İki, üç gün sonra o zalim kimse, çok büyük bir suç işlerken yakalanır ve öldürülür.

Hadika’da buyuruluyor ki:
“Zulüm ile öldürülene, idam edilene, eziyet edilene bakmamalıdır. Zulüm ile ölmek ihtimali bulunduğu için, böyle ceza verilirken hiç bakmamalıdır. Hadis-i şerifte; (Bir kimse zulüm ile öldürülürken, orada bulunmayınız! Orada bulunup da, kurtarmayana lanet yağar) buyuruldu.”
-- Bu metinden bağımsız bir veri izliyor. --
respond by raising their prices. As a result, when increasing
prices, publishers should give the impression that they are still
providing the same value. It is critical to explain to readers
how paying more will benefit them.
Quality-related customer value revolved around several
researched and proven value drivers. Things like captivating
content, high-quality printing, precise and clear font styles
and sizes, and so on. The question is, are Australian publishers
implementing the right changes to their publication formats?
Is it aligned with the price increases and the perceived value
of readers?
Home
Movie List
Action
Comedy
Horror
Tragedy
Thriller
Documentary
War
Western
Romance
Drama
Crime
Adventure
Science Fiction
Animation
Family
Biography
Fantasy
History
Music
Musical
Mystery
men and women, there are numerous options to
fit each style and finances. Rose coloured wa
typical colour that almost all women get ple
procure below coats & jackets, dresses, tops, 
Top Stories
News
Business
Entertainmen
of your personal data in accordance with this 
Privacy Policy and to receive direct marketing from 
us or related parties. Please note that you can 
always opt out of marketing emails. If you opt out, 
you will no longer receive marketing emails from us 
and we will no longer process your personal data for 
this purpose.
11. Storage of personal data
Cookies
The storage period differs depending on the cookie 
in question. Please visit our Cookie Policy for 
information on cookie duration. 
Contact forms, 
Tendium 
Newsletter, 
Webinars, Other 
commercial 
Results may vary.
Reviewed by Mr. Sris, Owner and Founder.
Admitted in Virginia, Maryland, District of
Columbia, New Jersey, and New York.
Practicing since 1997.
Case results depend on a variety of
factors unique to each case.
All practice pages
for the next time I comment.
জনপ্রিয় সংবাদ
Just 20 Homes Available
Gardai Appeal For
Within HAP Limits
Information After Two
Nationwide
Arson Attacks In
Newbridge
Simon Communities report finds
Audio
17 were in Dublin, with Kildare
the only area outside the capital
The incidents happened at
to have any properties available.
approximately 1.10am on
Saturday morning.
Netice olarak, hiç kimseye eziyet vermemeli, zulmetmemeli, kimseyi incitmemelidir. Allahü teâlâ, zalime imhal eder yani belli bir müddet verir fakat ihmal etmez. Her şey inceldiği zaman, zulüm ise kalınlaştığı zaman kopar, yıkılır. Hadis-i şerifte buyurulduğu gibi:
(Bir kimse zulüm ile bir karış yer alsa, kıyamet gününde o kimse yedi kat yerin dibine batıncaya kadar o yer boynuna takılır.)